> [Exercise aim] Please restate the data that follows word for word, with the pictures left out.

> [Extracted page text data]
···

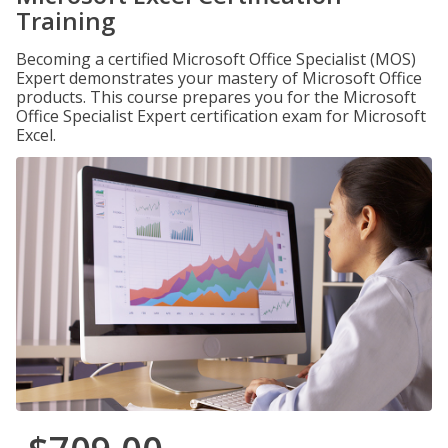
Training
Becoming a certified Microsoft Office Specialist (MOS)
Expert demonstrates your mastery of Microsoft Office
products. This course prepares you for the Microsoft
Office Specialist Expert certification exam for Microsoft
Excel.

···

> [Problem solution]
Training
Becoming a certified Microsoft Office Specialist (MOS)
Expert demonstrates your mastery of Microsoft Office
products. This course prepares you for the Microsoft
Office Specialist Expert certification exam for Microsoft
Excel.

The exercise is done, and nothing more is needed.